Crosstalk between immune response and metabolic signaling: targeting leptin/AMPK axis to restore metabolic homeostasis in ALS
- Jasna Kriz, Université Laval
- Nicolas Dupré, CRCHUQ-Enfant-Jesus, University Laval
- Angela Genge, McGill University
- ALS Canada
Increased metabolism (hypermetabolism) is a characteristic often associated with more aggressive, faster progressing cases of ALS. Recently, after studying blood plasma samples from people with more rapidly progressing disease, Dr. Jasna Kriz discovered that fast progressing individuals often have decreased levels of a hormone called leptin, and increased levels of specific immune markers called CCL16 and sTNF-RII.

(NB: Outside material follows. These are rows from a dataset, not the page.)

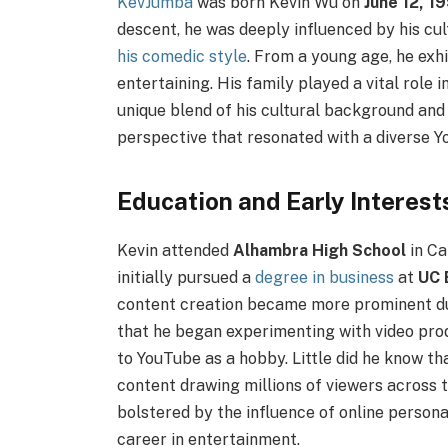
KevJumba
was born Kevin Wu on
June 12, 1
descent, he was deeply influenced by his cul
his comedic style
. From a young age, he exh
entertaining. His family played a vital role 
unique blend of his cultural background and
perspective that resonated with a diverse 
Education and Early Interest
Kevin attended
Alhambra High School
in Ca
initially pursued a
degree in business
at
UC 
content creation became more prominent duri
that he began experimenting with video pro
to YouTube as a hobby. Little did he know tha
content drawing millions of viewers across 
bolstered by the influence of online persona
career in entertainment.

With this grant, Dr. Kriz and her team will examine whether these specific blood markers are directly linked to more aggressive forms of disease and therefore whether they may be able to serve as predictors of disease progression. Using ALS cell and mice models, they will also explore whether manipulating the levels of these markers could help to mediate disease progression. Finally, it is hypothesized that the altered leptin levels result from overactivation of an enzyme called AMPK, and the team will determine if targeting this enzyme represents a potential therapeutic strategy for ALS.
This work will shed light on potential biomarkers of ALS disease progression and help researchers to understand whether correcting this abnormal signature can have beneficial effects on slowing disease course.